- **EXERCISE DIRECTIONS**
Return every line of the records below verbatim, with no pictures in the copy.

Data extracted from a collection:
◇ ◇ ◇ ◇ ◇ ◇ ◇

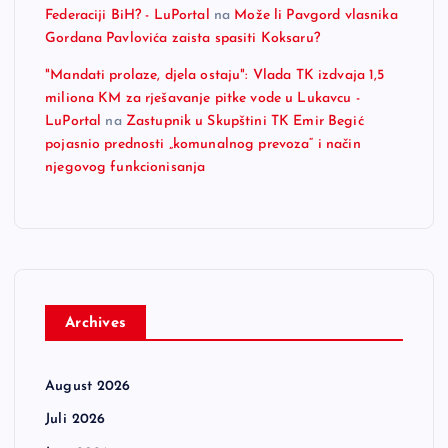
Federaciji BiH? - LuPortal
na
Može li Pavgord vlasnika
Gordana Pavlovića zaista spasiti Koksaru?
"Mandati prolaze, djela ostaju": Vlada TK izdvaja 1,5
miliona KM za rješavanje pitke vode u Lukavcu -
LuPortal
na
Zastupnik u Skupštini TK Emir Begić
pojasnio prednosti „komunalnog prevoza“ i način
njegovog funkcionisanja
Archives
August 2026
Juli 2026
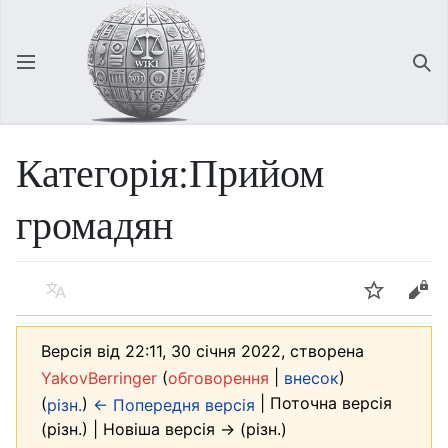
Відкрити головне меню
Зна
Категорія:Прийом
громадян
Мова
Спостерігати
Редагувати
Версія від 22:11, 30 січня 2022, створена
(
|
)
YakovBerringer
обговорення
внесок
(
)
| Поточна версія
різн.
← Попередня версія
(різн.) | Новіша версія → (різн.)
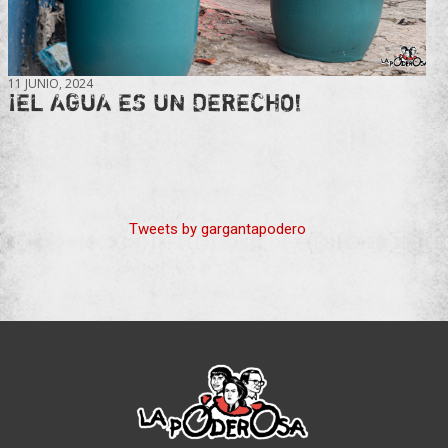
11 JUNIO, 2024
¡EL AGUA ES UN DERECHO!
Tweets by gargantapodero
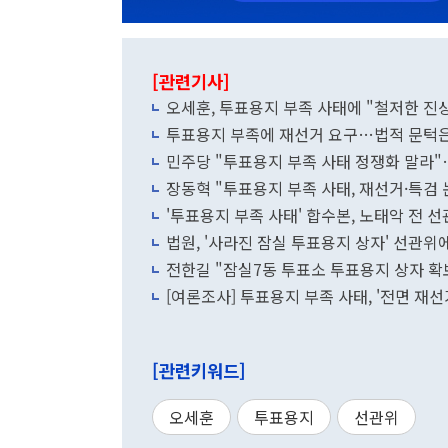
[관련기사]
오세훈, 투표용지 부족 사태에 "철저한 진
투표용지 부족에 재선거 요구…법적 문턱은 
민주당 "투표용지 부족 사태 정쟁화 말라
장동혁 "투표용지 부족 사태, 재선거·특검
'투표용지 부족 사태' 합수본, 노태악 전
법원, '사라진 잠실 투표용지 상자' 선관위
전한길 "잠실7동 투표소 투표용지 상자 확보
[여론조사] 투표용지 부족 사태, '전면 재선거'
[관련키워드]
오세훈
투표용지
선관위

◇ ◇ ◇ ◇ ◇ ◇ ◇

- **YOUR SOLUTION**
Federaciji BiH? - LuPortal
na
Može li Pavgord vlasnika
Gordana Pavlovića zaista spasiti Koksaru?
"Mandati prolaze, djela ostaju": Vlada TK izdvaja 1,5
miliona KM za rješavanje pitke vode u Lukavcu -
LuPortal
na
Zastupnik u Skupštini TK Emir Begić
pojasnio prednosti „komunalnog prevoza“ i način
njegovog funkcionisanja
Archives
August 2026
Juli 2026
Відкрити головне меню
Зна
Категорія:Прийом
громадян
Мова
Спостерігати
Редагувати
Версія від 22:11, 30 січня 2022, створена
(
|
)
YakovBerringer
обговорення
внесок
(
)
| Поточна версія
різн.
← Попередня версія
(різн.) | Новіша версія → (різн.)
11 JUNIO, 2024
¡EL AGUA ES UN DERECHO!
Tweets by gargantapodero
[관련기사]
오세훈, 투표용지 부족 사태에 "철저한 진
투표용지 부족에 재선거 요구…법적 문턱은 
민주당 "투표용지 부족 사태 정쟁화 말라
장동혁 "투표용지 부족 사태, 재선거·특검
'투표용지 부족 사태' 합수본, 노태악 전
법원, '사라진 잠실 투표용지 상자' 선관위
전한길 "잠실7동 투표소 투표용지 상자 확보
[여론조사] 투표용지 부족 사태, '전면 재선거'
[관련키워드]
오세훈
투표용지
선관위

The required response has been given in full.